Allerdings stellte sich schnell heraus, dass der mit der Abwicklung und Ausschreibung betreute Zweckverband Breitbandversorgung in einigen Fällen „zu optimistische Annahmen“getroffen habe, wie es Kißleggs Bürgermeister Dieter Krattenmacher ausdrückt. Im Klartext waren es vor allem Streitigkeiten mit Grundstückseigentümern, die entweder der günstigen Pflugbauweise oder in anderen Fällen auch der teureren offenen Bauweise auf ihrem Grund nicht zustimmten. Manche untersagten auch gänzlich die Nutzung ihres Grundstücks und verlängerten oder verkomplizierten den Bau der Trasse damit zusehens.

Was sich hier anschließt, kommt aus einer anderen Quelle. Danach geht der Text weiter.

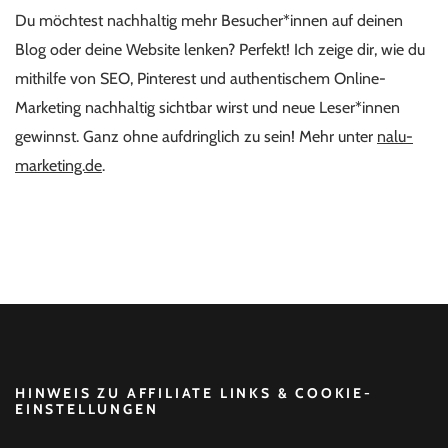
Du möchtest nachhaltig mehr Besucher*innen auf deinen
Blog oder deine Website lenken? Perfekt! Ich zeige dir, wie du
mithilfe von SEO, Pinterest und authentischem Online-
Marketing nachhaltig sichtbar wirst und neue Leser*innen
gewinnst. Ganz ohne aufdringlich zu sein! Mehr unter
nalu-
marketing.de
.
HINWEIS ZU AFFILIATE LINKS & COOKIE-
EINSTELLUNGEN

Doch nicht nur in der Kommunikation mit privaten Grundstückseigentümern gab es Probleme, teilweise musste die Trasse kurzfristig umgeplant werden, weil der Versorgungsträger dem geplanten Verlauf nicht zustimmte oder Bestandspläne nicht mit den Gegebenheiten vor Ort übereinstimmten. Die Leerrohre für die Querung der A 96 lagen beispielsweise nicht wie erwartet in 2,5 Metern Tiefe, sondern rund sieben Meter unter der Erde. Alles in allem wuchsen die Gesamtkosten in den vergangenen drei Jahren auf mehr als 500 000 Euro an. Da der Zuschuss des Landes gemäß der 2016 gültigen Förderrichtlinien aber als Festbetrag bestand, wuchs dadurch nur die Eigenbeteiligung der Gemeinde – mit der nun vorgelegten Abschlusszahlung von noch einmal 38 000 Euro auf insgesamt rund 233 000 Euro.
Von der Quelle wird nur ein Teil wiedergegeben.